Have you ever heard of a head of remote working? No? Join the club.
Millions may have been working from home since March, and bosses may be talking of a permanent shift to “hybrid” working, where some staff stay at home while others go to the office and most do a bit of both. But the job of overseeing everything a far-flung workforce needs, from decent chairs to smarter ways of staying in touch, is typically being done by the same executives who were there pre-pandemic – on top of their day jobs.
A handful of companies, mostly tech groups, have created a head-of-remote role.
Most have not, which underlines an unsettling truth about Covid-19: it may have upended the world of work but the basic structures of the working world have barely budged.
This may be about to matter more. As JPMorgan Chase found last week when it had to send some workers home after one tested positive, getting people back to the office is tough. But staying home has problems too. A lot of leaders are naturally eyeing hybrid working. How are they likely to fare?

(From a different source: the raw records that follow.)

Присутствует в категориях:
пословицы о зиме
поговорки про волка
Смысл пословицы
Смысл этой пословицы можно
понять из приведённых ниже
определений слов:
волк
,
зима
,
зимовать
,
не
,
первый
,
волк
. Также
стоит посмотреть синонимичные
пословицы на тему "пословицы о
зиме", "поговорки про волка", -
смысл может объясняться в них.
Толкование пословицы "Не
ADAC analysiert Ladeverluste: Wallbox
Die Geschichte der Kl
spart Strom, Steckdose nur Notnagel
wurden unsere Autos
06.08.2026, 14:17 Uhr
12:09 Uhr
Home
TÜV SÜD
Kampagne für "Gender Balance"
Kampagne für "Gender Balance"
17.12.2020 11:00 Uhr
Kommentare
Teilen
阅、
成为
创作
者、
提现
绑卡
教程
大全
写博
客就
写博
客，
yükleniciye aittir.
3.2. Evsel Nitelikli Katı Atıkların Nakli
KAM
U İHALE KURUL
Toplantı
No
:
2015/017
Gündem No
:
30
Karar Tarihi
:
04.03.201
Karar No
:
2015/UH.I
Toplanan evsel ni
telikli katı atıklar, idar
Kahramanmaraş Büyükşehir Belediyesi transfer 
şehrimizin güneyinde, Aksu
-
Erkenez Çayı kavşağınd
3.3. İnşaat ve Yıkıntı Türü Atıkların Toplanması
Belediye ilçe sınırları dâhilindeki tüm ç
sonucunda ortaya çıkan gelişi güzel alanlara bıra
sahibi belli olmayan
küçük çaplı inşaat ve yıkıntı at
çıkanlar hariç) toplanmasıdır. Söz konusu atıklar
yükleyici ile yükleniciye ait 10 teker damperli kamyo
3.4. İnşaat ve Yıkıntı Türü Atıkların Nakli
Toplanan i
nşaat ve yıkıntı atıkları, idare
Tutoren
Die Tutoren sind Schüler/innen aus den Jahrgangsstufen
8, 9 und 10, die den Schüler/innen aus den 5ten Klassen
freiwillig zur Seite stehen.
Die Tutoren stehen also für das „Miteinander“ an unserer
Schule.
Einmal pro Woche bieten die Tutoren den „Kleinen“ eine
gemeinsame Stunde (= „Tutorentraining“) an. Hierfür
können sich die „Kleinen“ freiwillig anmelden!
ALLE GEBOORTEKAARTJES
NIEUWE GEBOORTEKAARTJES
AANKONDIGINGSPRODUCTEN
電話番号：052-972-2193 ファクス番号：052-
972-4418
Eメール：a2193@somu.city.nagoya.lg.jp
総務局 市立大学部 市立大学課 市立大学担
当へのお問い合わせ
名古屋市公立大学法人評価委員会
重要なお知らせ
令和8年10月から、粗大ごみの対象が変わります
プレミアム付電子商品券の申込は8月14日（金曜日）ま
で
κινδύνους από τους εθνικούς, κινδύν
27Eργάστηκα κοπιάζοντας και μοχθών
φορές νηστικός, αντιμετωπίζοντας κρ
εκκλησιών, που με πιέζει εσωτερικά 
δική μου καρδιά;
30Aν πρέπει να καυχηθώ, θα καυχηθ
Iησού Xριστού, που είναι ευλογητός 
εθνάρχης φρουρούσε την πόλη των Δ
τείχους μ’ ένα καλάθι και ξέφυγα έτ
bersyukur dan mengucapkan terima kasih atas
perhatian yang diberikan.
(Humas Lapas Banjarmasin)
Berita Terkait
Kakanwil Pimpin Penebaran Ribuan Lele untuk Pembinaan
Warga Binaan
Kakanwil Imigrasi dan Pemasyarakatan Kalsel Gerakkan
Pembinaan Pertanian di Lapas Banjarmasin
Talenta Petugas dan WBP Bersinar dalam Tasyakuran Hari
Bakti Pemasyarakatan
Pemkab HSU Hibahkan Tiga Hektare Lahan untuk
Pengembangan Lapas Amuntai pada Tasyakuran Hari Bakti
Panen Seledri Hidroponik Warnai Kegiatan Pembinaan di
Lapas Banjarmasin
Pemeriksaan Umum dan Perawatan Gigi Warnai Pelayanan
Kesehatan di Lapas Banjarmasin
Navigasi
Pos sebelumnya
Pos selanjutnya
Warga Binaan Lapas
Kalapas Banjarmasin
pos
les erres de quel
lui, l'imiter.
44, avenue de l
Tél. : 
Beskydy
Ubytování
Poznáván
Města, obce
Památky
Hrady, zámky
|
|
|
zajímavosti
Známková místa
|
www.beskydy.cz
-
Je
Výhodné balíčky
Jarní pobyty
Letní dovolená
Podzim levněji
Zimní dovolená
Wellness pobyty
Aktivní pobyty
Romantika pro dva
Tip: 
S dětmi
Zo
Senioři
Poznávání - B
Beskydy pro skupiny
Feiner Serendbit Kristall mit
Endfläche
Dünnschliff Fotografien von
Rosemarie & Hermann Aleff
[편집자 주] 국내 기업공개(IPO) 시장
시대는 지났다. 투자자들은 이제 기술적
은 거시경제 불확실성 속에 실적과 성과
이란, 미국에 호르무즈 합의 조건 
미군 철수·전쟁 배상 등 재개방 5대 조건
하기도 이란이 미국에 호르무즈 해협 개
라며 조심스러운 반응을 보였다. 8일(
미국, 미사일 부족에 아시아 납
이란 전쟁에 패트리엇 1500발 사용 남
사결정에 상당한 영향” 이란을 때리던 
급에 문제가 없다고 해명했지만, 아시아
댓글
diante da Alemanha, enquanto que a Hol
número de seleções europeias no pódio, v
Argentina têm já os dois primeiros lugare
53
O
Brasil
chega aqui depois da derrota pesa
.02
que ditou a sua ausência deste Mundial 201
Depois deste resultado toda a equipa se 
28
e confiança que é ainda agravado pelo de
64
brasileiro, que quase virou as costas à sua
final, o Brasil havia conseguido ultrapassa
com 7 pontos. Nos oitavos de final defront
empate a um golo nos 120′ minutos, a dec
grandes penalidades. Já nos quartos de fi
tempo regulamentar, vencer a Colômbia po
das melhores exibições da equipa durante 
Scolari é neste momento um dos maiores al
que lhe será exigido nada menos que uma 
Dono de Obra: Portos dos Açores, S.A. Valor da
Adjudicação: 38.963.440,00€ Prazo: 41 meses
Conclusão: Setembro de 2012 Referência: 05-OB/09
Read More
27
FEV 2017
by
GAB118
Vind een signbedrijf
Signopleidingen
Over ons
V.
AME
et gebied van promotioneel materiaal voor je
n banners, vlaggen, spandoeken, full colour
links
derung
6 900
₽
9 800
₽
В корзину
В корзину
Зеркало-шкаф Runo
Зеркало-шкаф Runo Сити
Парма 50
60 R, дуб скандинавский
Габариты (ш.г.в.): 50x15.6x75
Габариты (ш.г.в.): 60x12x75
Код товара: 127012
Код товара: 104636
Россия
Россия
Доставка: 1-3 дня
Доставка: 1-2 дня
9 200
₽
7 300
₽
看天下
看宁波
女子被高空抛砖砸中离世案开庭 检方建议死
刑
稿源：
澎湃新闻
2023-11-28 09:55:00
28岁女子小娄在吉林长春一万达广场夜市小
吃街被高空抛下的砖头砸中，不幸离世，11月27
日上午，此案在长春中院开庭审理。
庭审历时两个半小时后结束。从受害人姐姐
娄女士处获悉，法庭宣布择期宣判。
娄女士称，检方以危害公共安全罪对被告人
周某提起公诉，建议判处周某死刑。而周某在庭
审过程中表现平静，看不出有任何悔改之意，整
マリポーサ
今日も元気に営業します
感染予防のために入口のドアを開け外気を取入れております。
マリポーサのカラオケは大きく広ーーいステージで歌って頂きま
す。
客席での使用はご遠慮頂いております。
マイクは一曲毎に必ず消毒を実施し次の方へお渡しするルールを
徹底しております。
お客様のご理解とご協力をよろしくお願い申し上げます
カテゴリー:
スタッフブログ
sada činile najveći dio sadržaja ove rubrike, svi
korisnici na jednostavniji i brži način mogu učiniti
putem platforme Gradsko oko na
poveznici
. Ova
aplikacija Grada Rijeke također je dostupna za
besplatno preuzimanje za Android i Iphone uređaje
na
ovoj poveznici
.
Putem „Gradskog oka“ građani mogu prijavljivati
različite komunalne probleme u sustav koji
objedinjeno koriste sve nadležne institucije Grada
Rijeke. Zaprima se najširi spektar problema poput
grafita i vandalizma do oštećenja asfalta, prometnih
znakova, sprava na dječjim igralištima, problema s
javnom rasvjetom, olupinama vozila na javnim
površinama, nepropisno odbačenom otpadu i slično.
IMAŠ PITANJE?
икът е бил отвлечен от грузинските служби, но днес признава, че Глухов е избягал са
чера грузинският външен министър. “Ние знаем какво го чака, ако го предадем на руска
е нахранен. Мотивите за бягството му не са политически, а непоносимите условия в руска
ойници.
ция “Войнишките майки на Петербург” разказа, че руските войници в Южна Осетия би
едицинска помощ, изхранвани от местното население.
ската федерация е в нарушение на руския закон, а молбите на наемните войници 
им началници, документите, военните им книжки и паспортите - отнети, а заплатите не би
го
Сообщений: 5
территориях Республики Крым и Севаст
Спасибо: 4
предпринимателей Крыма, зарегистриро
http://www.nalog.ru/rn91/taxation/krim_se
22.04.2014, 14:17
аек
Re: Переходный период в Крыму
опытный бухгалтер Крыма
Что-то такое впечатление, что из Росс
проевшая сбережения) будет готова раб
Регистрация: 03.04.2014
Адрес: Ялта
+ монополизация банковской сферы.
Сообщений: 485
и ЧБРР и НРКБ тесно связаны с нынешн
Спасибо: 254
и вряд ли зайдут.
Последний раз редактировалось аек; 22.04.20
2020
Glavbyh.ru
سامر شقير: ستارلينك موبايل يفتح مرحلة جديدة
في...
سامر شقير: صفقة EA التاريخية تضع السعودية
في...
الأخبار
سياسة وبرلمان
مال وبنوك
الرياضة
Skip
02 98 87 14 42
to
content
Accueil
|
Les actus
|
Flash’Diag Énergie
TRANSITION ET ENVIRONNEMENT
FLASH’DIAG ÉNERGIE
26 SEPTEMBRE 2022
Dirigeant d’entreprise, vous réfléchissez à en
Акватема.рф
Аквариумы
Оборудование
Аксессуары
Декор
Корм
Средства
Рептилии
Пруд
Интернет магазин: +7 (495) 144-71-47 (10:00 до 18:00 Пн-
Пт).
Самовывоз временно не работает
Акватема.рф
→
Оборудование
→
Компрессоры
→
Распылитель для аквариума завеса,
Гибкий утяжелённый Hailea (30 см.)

Horribly, according to Sid Sijbrandij, a 41-year-old Dutch tech boss who has become something of a remote work celebrity during the pandemic.
“I think most companies are not going to pull it off,” he told me last week from San Francisco where he runs GitLab, a software development company with a work-from-anywhere policy that is extreme even for Silicon Valley.
Born in 2011 and backed by Goldman Sachs, GitLab has more than 1,300 staff in 67 countries. They all work remotely, as does Sijbrandij, the group’s chief executive and co-founder.
He thinks companies will struggle with hybrid working because remote working alone requires effort and practices that he admits are “not natural”.
GitLab, for example, goes to great lengths to replicate the informal chats and meetings that happen normally in an office. Staff are urged to devote a few hours a week to social calls: “coffee chats” with any other employee or “juice chats” with family members.
There are also rules on meetings. Half-hour ones should only last 25 minutes and hour-long ones should end at 50 minutes so people can blather or recover in between.
There are more rules for how to communicate. Zoom is for calling. Slack is for chatting, and so on. “We’re prescriptive about what people should use,” says Sijbrandij. “We’re not like, ‘use whatever you want’.”
Everything is set out in a mammoth online handbook that people are supposed to consult. You can take a quiz to test your grasp of it all.
The company has, of course, had a head of remote since July last year, long before Covid-19 was even a crossword clue.
Asking for trouble
The point of all this is that it is hard to make remote working work, and Sijbrandij thinks that trying to do it on top of managing workers in the office is asking for trouble.
“I think it will be kind of a degraded experience for both the remote people and the people at the office, but I think it will be worse for the remote people.”
One big reason: most leaders will go back to the office. Over time, no matter how much they insist they support people at home, everyone will know that to get ahead you should be in the office.
Some data backs this up. One study of remote working in a Chinese travel agency showed staff at home were more productive and happier, but less likely to be promoted.
Sijbrandij thinks any boss who brings in hybrid working should stay at home because remote workers will be most disadvantaged.
I cannot see that working for every business, but it does make sense for many. So does one of his top tips for any leader in the unenviable position of trying to figure out what to do next: be very careful about shifting to a hybrid model. Once you do it, it’s a one-way street.
Some people will move state or country. If you want them back, good luck. For some companies it might be better to get everyone back in the office. Either way, it is a big decision that should not be taken lightly. Having a head of remote might be a serious help.